Yes these things do tend to conflict with each other, but I'm more inclined to see that as a human problem than proof that you can't believe in both. I'm a prime example. I have a college degree in Animal Science (Pre-Vet) and have taken MANY high level science classes. Genetics, Organic Chem, Physics, Reproductive Health & Disease, Microbiology, Biochemistry, etc. I read scienctific literature and understand what I'm reading quite well. But I believe in God 100%. Of course, I am NOT a religous person, so maybe I don't really count towards disproving your idea? I know a lot of vets, graduate students, PhDs, professors, doctors, and other people who are extremely well educated AND believe in God and/or are very religous. In my experience it's more common then you think.

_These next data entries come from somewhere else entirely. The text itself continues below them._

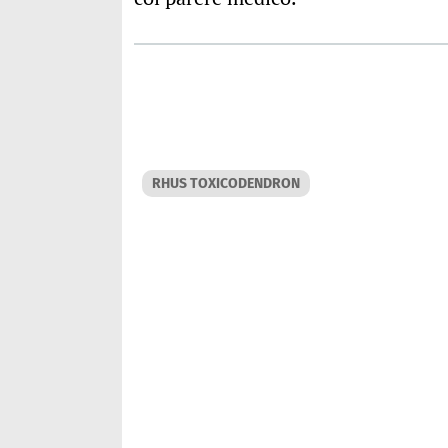
RHUS TOXICODENDRON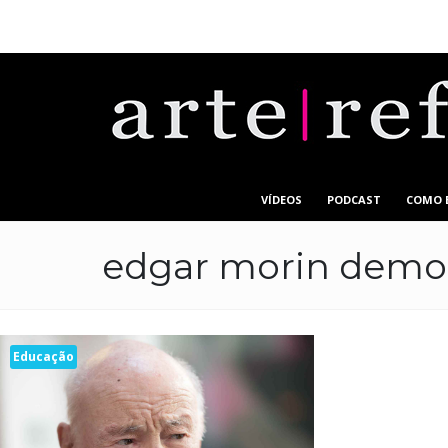
VÍDEOS
PODCAST
COMO 
edgar morin demo
Educação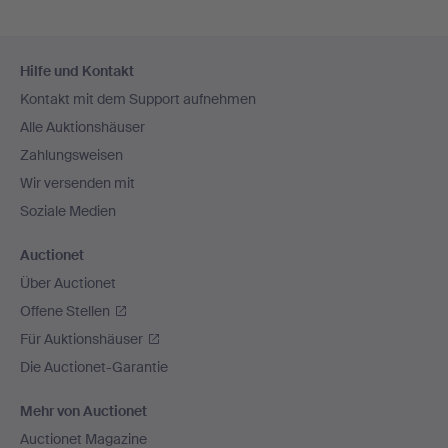
Fußzeilen-
Hilfe und Kontakt
Navigation
Kontakt mit dem Support aufnehmen
Alle Auktionshäuser
Zahlungsweisen
Wir versenden mit
Soziale Medien
Auctionet
Über Auctionet
Offene Stellen
Für Auktionshäuser
Die Auctionet-Garantie
Mehr von Auctionet
Auctionet Magazine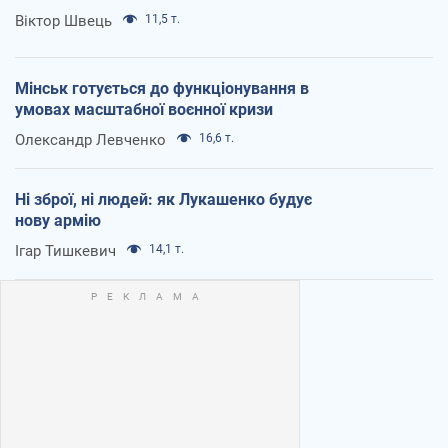
Віктор Швець
11,5 т.
Мінськ готується до функціонування в
умовах масштабної воєнної кризи
Олександр Левченко
16,6 т.
Ні зброї, ні людей: як Лукашенко будує
нову армію
Ігар Тишкевич
14,1 т.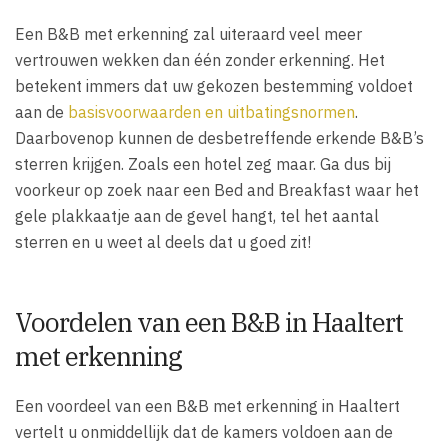
Een B&B met erkenning zal uiteraard veel meer
vertrouwen wekken dan één zonder erkenning. Het
betekent immers dat uw gekozen bestemming voldoet
aan de
basisvoorwaarden en uitbatingsnormen
.
Daarbovenop kunnen de desbetreffende erkende B&B’s
sterren krijgen. Zoals een hotel zeg maar. Ga dus bij
voorkeur op zoek naar een Bed and Breakfast waar het
gele plakkaatje aan de gevel hangt, tel het aantal
sterren en u weet al deels dat u goed zit!
Voordelen van een B&B in Haaltert
met erkenning
Een voordeel van een B&B met erkenning in Haaltert
vertelt u onmiddellijk dat de kamers voldoen aan de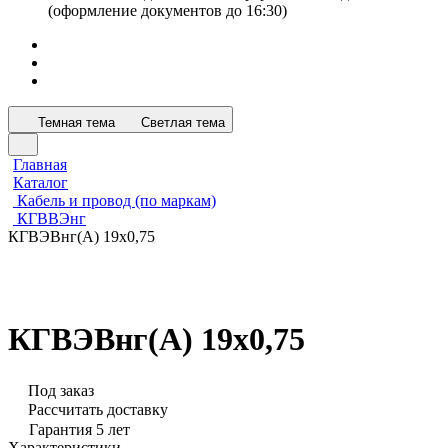
(оформление документов до 16:30)
Темная тема
Светлая тема
Главная
Каталог
Кабель и провод (по маркам)
КГВВЭнг
КГВЭВнг(А) 19х0,75
КГВЭВнг(А) 19х0,75
Под заказ
Рассчитать доставку
Гарантия 5 лет
Характеристики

*edit - I'm not trying to be snippy  Sorry if it comes off like that.


----------



## Vidaloco (Sep 14, 2007)

irydehorses4lyfe said:


> I don't get how you don't understand... =/ It makes sense to me at least. When facts are being thrown at you and you're being told you HAVE to learn and that they are 100% true and that what you believe IS wrong, no matter what. People will be bold, and stay true to their faith, and say 'hey, my faith is stronger than this class, I'd rather fail(and in a way, succeed, by standing true to what I believe) than slap my beliefs in the face, and learn what I know isn't true, and act like it is to pass.' To me it's not a matter of being afraid that their faith is so weak that they have to stand up for it. It's not a matter of just 'knowing the material to pass.' It's a matter of not learning what is false, and being a waste of time so to speak. It's a matter of, not allowing the false facts, so to speak, be treated as real, in order to pass. I'd rather have the teacher(s) talk about me as a person who was stubborn and knew what she believed, even though she didn't do well in the class as a result, than known by them as a known Christian who ignored her beliefs and just shoved it all away to pass and get an excellent grade.
> 
> EDIT: And yes, it is good to challenge your faith and get into MEANINGFUL discussions with people of other beliefs and faiths. *But when it's one sided, and one or the other is being told 'NO, you are wrong, admit it and get over it.' That's when it gets a little over the line, and it starts to make you question whether its being productive or discouraging*.


 
I think anyone who is so closed minded they can't open it to the possibilities of *either* creationism *or* evolution *or both*, needs to either shut up and listen or go away. I'm sorry you have had to deal with people like that. 
The human mind is made to evolve in thought and action. Otherwise we would still be dressed in animal skins and grunting at each other.


----------



## Ariat164 (Nov 27, 2009)

i dont believe in evolution i am a creationist


----------



## roro (Aug 14, 2009)

MN Tigerstripes said:


> Yes these things do tend to conflict with each other, but I'm more inclined to see that as a human problem than proof that you can't believe in both. I'm a prime example. I have a college degree in Animal Science (Pre-Vet) and have taken MANY high level science classes. Genetics, Organic Chem, Physics, Reproductive Health & Disease, Microbiology, Biochemistry, etc. I read scienctific literature and understand what I'm reading quite well. But I believe in God 100%. Of course, I am NOT a religous person, so maybe I don't really count towards disproving your idea? I know a lot of vets, graduate students, PhDs, professors, doctors, and other people who are extremely well educated AND believe in God and/or are very religous. In my experience it's more common then you think.
> 
> *edit - I'm not trying to be snippy  Sorry if it comes off like that.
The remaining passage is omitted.